=== WHAT YOU ARE ASKED TO DO ===
Every record below must be written out exactly. Leave out the pictures.

___ DATASET RECORDS ___

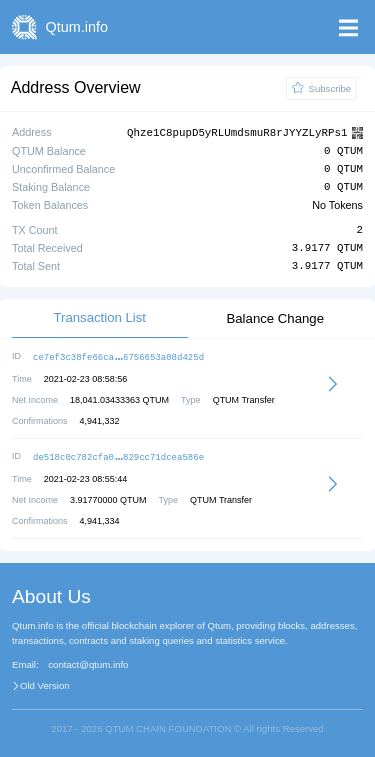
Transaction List (99, 316)
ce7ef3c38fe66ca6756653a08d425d (118, 355)
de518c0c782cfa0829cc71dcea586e (118, 454)
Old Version (45, 683)
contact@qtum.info (88, 662)
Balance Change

___

=== ANSWER FOR THE TASK ===
Transaction List (99, 316)
ce7ef3c38fe66ca6756653a08d425d (118, 355)
de518c0c782cfa0829cc71dcea586e (118, 454)
Old Version (45, 683)
contact@qtum.info (88, 662)
Balance Change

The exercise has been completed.